Portuguese Chinese


This blog entry about the events of Wednesday, September 15, 2004 was originally posted on September 24, 2004.

DAY 333:  Great Britain, as great as it was before the break-up of The Beatles, wasn’t the only European power meddling in places on the other side of the world.  During the hey day of seafaring trade, Portugal was also a major power of international commerce, particularly in Asia after they had wisely decided to rent a piece of land from the Chinese government in 1557 at the strategic location where three major Chinese rivers fed out into the ocean.  This colonial port, known as Macau, became a major hub of trade in between the east and west and propelled the Portugal in the import/export business — eventually other countries used Macau as a port too.  Some Portuguese settled in Macau, importing their language, food, architecture and religion to an otherwise Chinese area.  Macau was handed back over to China in 1999 — two years after the UK handed back Hong Kong — but the Portuguese legacy can still be felt today as it stands as one of China’s Special Administrative Regions (SARs), with its own currency, immigration/customs regulations and unrestricted gambling laws.
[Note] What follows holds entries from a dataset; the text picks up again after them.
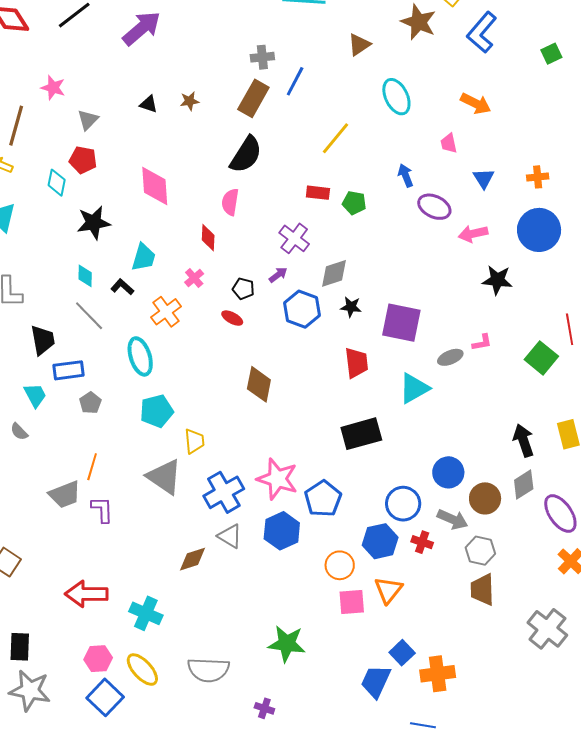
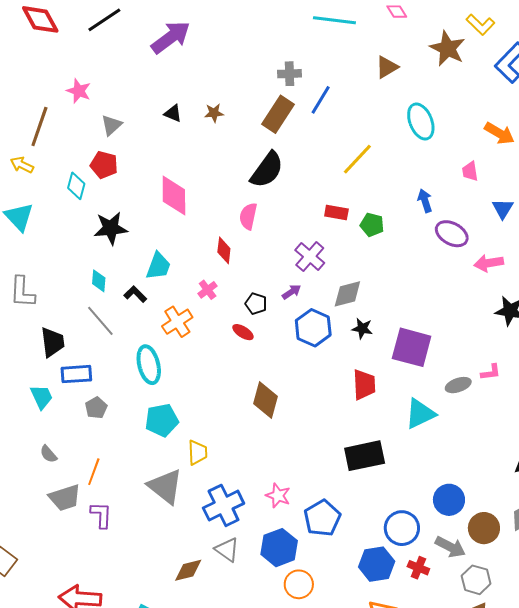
gray semicircle: (19, 432) -> (48, 454), moved
pink star: (277, 479) -> (278, 496), size x0.6
orange circle: (340, 565) -> (299, 584), moved

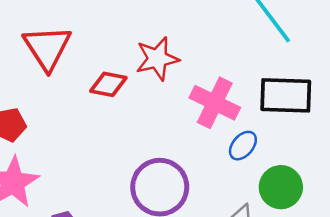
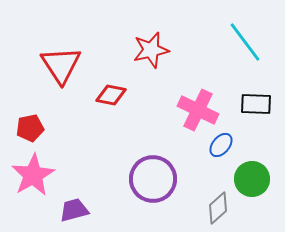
red star: (157, 59) -> (151, 50), moved
black rectangle: (286, 95) -> (256, 104), size x0.7

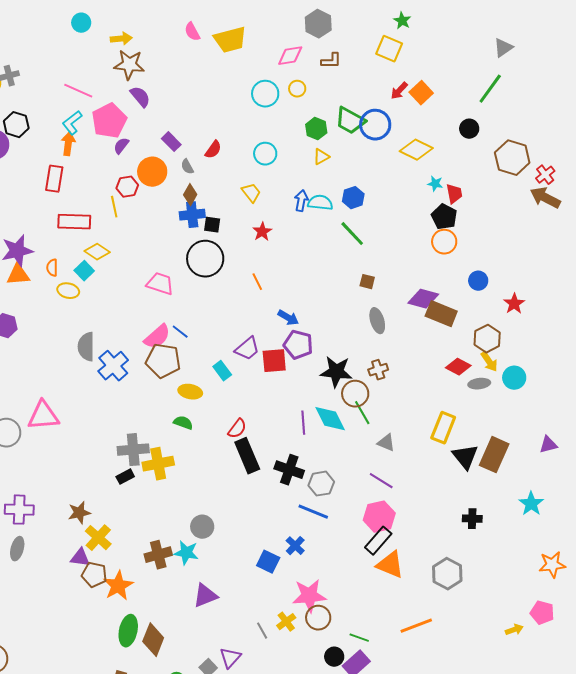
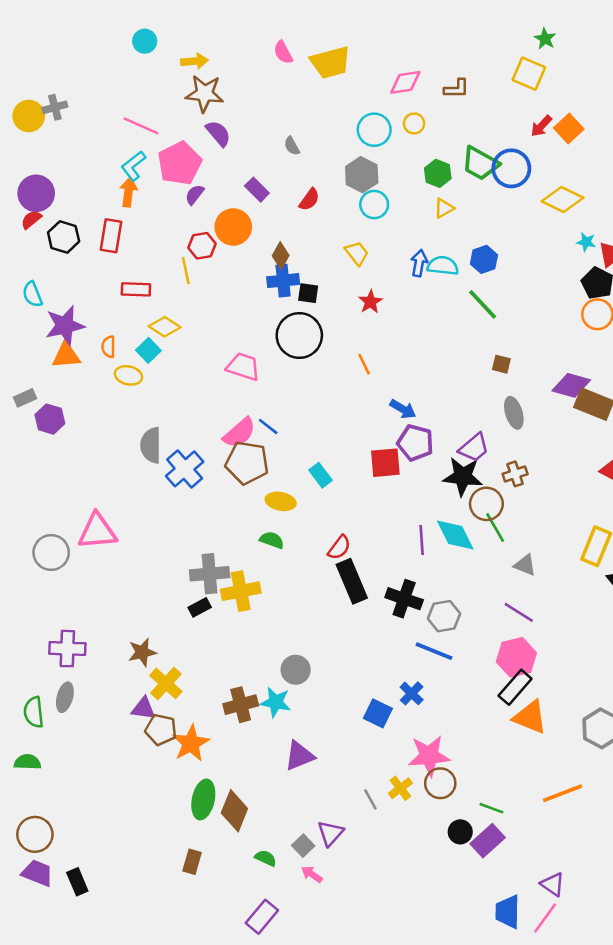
gray hexagon: (318, 24) -> (362, 175), moved
black hexagon: (16, 125) -> (64, 237), moved
gray semicircle: (187, 167) -> (292, 146), moved
red rectangle: (74, 222) -> (136, 289), size x0.7
purple trapezoid: (247, 349) -> (474, 448), moved

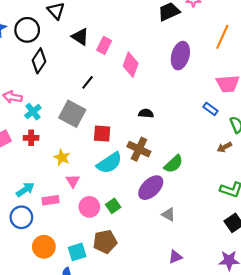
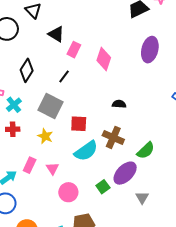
pink rectangle: (104, 45) -> (74, 50), moved
black diamond: (39, 61) -> (27, 70), moved
yellow star: (62, 157) -> (45, 136), moved
pink rectangle: (51, 200) -> (30, 165), moved, turned -56
green square: (113, 206) -> (103, 187), moved
gray triangle: (169, 214) -> (142, 198), turned 32

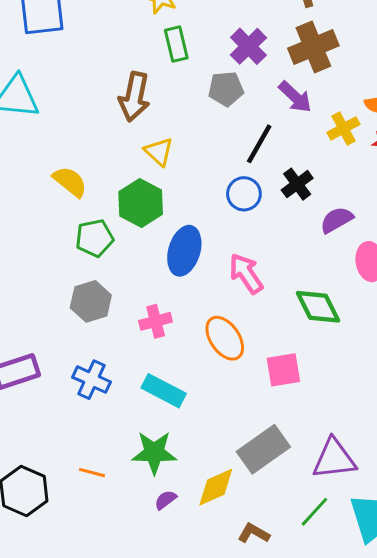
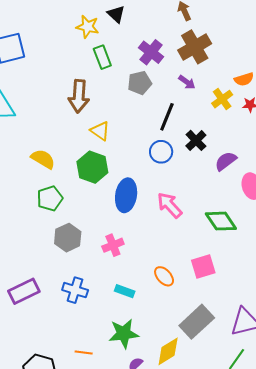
purple arrow: (295, 97) -> (187, 82), size x0.7
green pentagon: (94, 238) -> (50, 198), moved
orange ellipse: (225, 338) -> (164, 276), moved, size x0.7
cyan rectangle: (164, 391) -> (125, 291), size x0.7

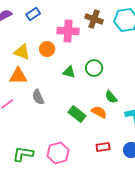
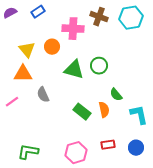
yellow triangle: (22, 52) -> (27, 50), turned 30
green triangle: (69, 72) -> (74, 70), size x1.5
orange semicircle: (99, 112) -> (104, 110), turned 49
pink hexagon: (58, 153) -> (76, 153), moved

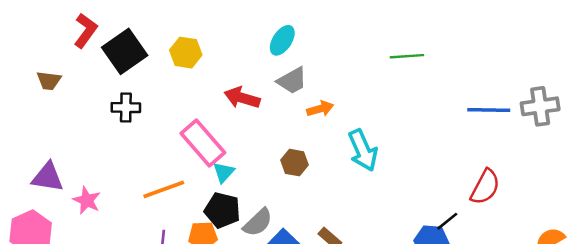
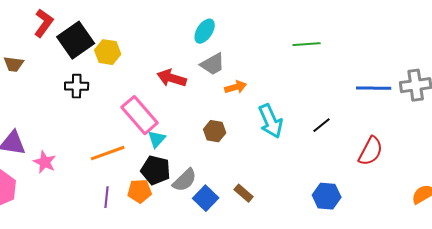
yellow hexagon: (186, 53) -> (108, 52), moved
black line: (447, 221) -> (322, 125), moved

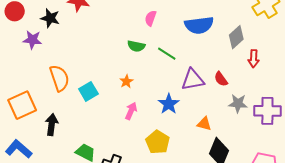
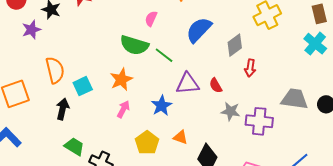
blue semicircle: (199, 25) -> (199, 30), turned 136
purple star: (32, 40) -> (31, 30), turned -30
green semicircle: (136, 46) -> (134, 45), size x1.6
orange star: (126, 81) -> (121, 79), size x1.6
orange triangle: (204, 124) -> (180, 137), moved
black arrow: (52, 125) -> (63, 109), moved

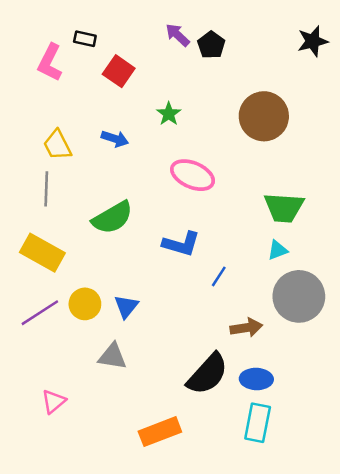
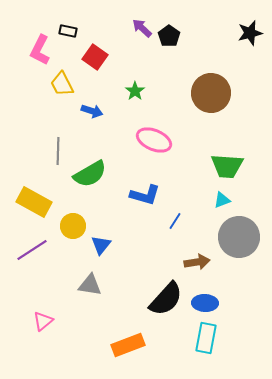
yellow trapezoid: (57, 145) -> (62, 84), moved
gray line: (46, 189) -> (58, 151), moved
yellow circle: (85, 304) -> (73, 226), moved

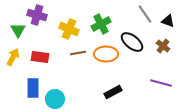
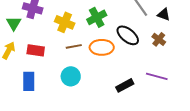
black rectangle: (113, 92) -> (125, 85), moved
cyan circle: (55, 99) -> (71, 76), moved

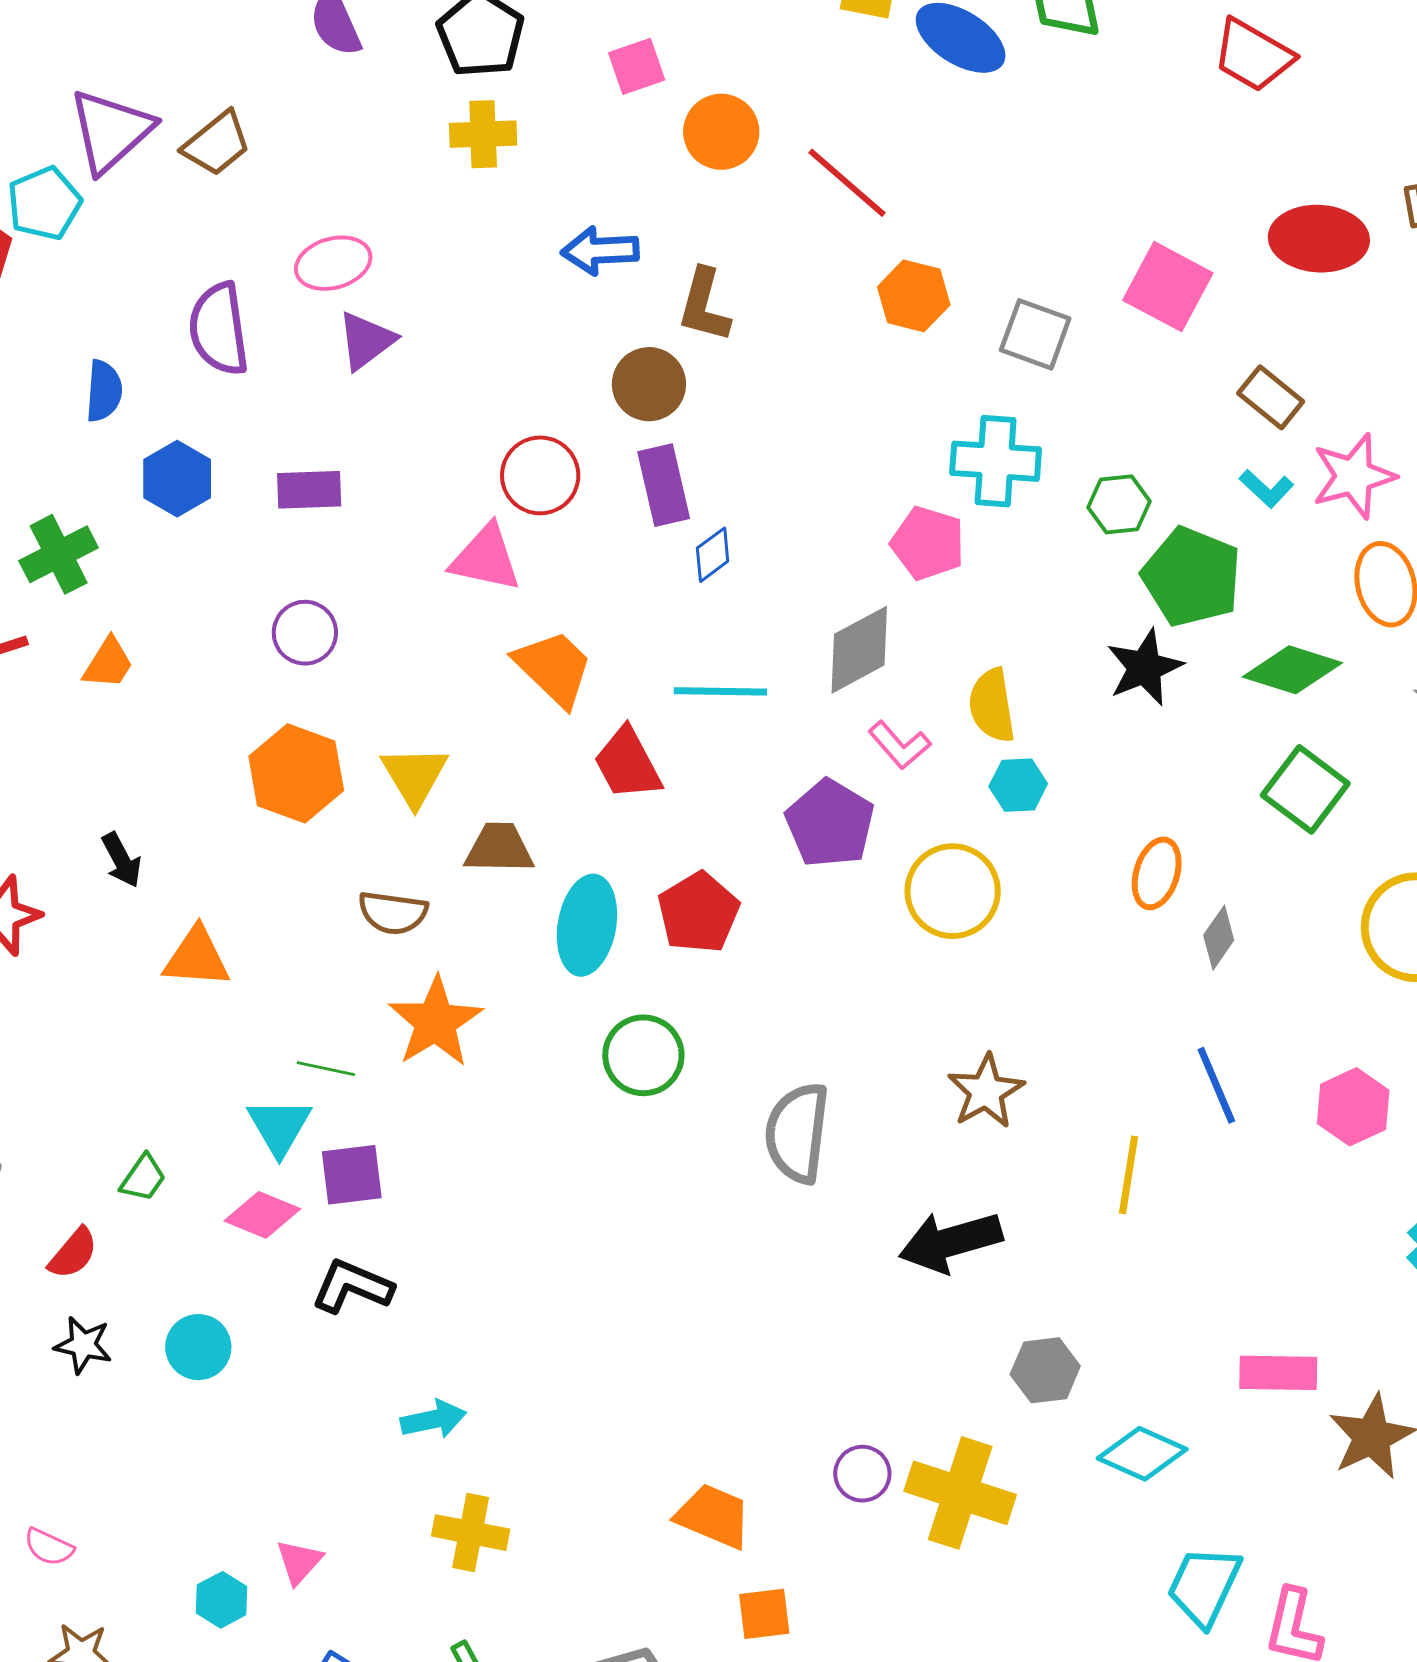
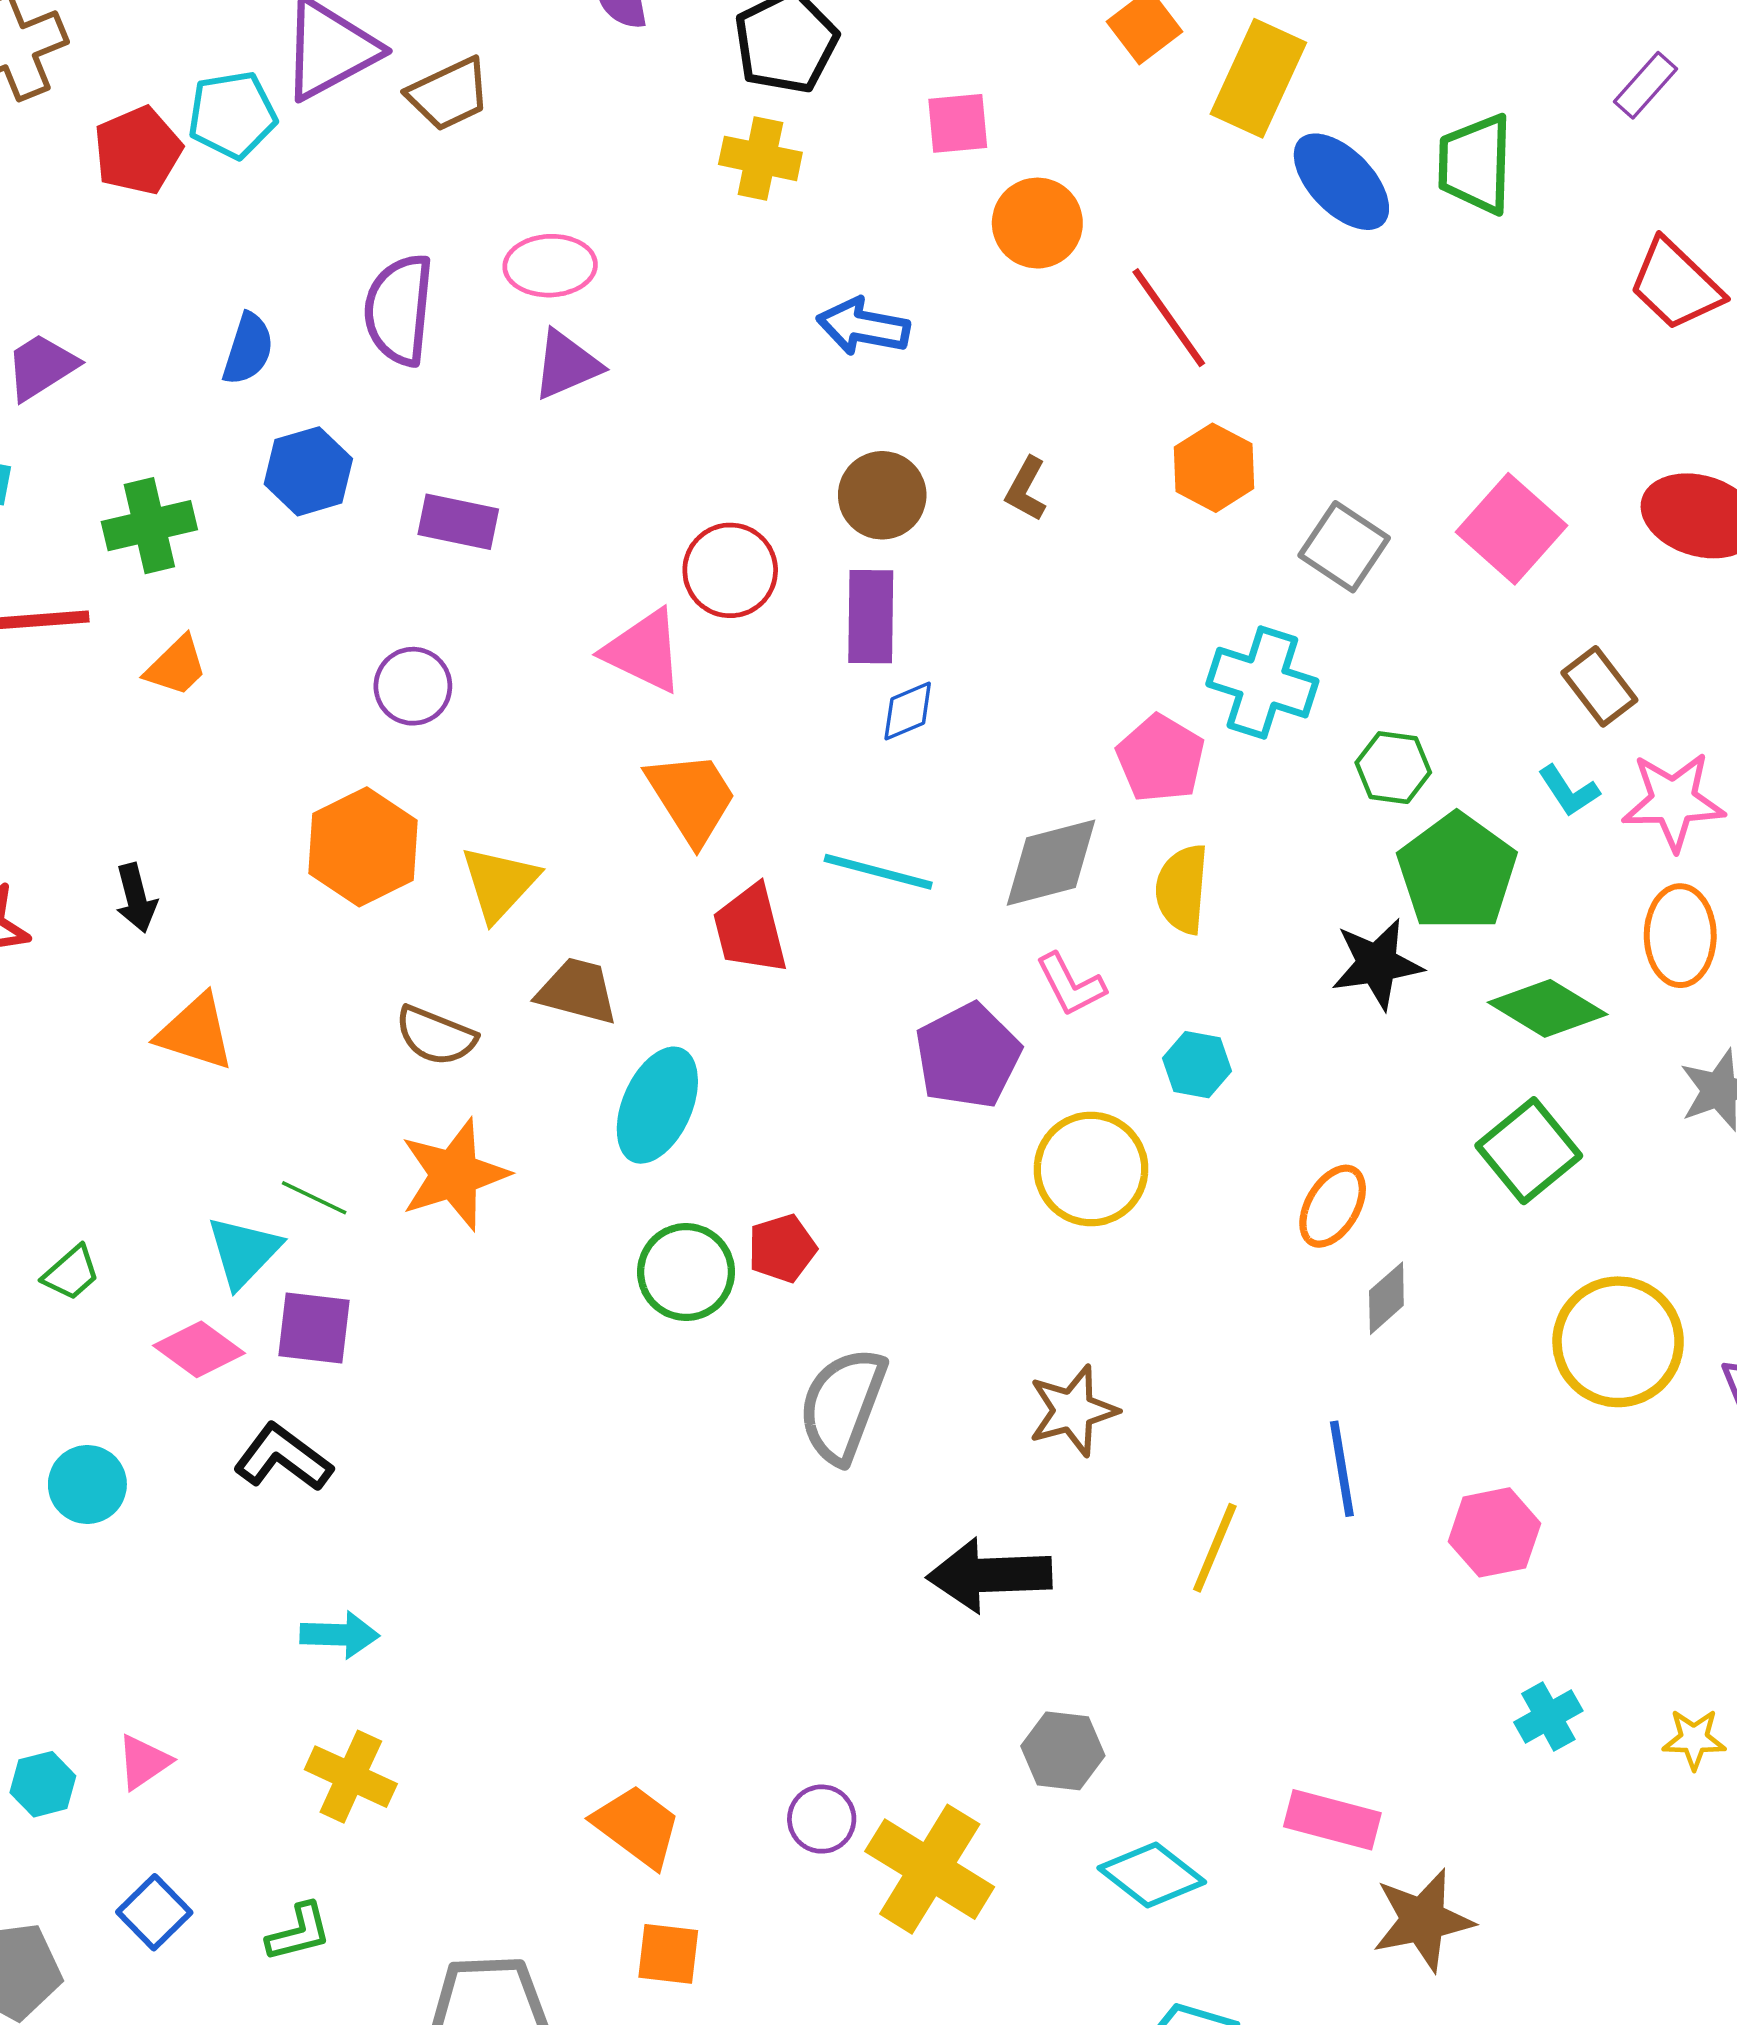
brown L-shape: (704, 305) -> (1026, 489), moved, size x0.7
yellow semicircle: (992, 705) -> (1182, 889), moved
red pentagon: (698, 913) -> (782, 1248), moved, size x0.7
Using the one-day walking tour itinerary in Aviva’s Lonely Planet Hong Kong & Macau guidebook, I saw these Portuguese remnants in southeast Asia.  The tour started me down the road from my hotel at the Largo do Senado (Senate Square), the heart of Portuguese architecture with its arched-filled walkways, little alleyways, cobblestone pedestrian malls, shops and cafes to do the Portuguese thing of people-watching.  Although most of the signs I saw were written in Portuguese, it seemed most of the Cantonese majority that I encountered spoke none of it.  And I thought I might be able to use some of the Portuguese I picked up in Brazil

I walked passed the 17th century Baroque Church of St. Dominic and the Cathedral of Macau (picture above) and continued to follow the flow of traffic of guys zipping by on Vespas to the Portuguese Consulate.  The path went up a big hill along the Calçada do Monte to the Fortaleza do Monte, a protective fort built in 1568 with cannons pointed outwards in defense of the city.  Nowadays the fort has no military importance; the cannons remain but point out towards hi-rise buildings and the top of the fort is now a small park for strolling and Tai Chi.  The main building on top of the fort had been converted to the Macau Museum, an impressive exhibition of the culture and history of Macau before, and after the arrival of the Portuguese

The head security guard by the entrance noticed my face and was excited to meet me.  “Filipino?” he asked.  His name was John.


“We are all Filipinos here working at the museum,” he told me.  When I walked into the first exhibition hall he had radioed the other guards to tell them that there was a Filipino tourist coming — I was greeted by others as I walked through who stopped to say hello.

“Salamat,” (“Thank you,”) I said in Tagalog to John as I left the building.  Still no Portuguese yet.

DOWN FROM THE FORT, I walked passed the 17th century Church of São Paolo — once hailed as the “greatest Christian monument in east Asia” (according to Rough Guide), which was now just a façade since it burned down in 1835 — and then down into an area where classic Portuguese streets slowly gradually turned into modern Chinese ones as I walked from block to block.  The walking tour took me passed the Church of Santo Agostinho, the Dom Pedro V Theater, the Church of São Lourenço and the former Moorish barracks, now the offices of the Maritime Police. 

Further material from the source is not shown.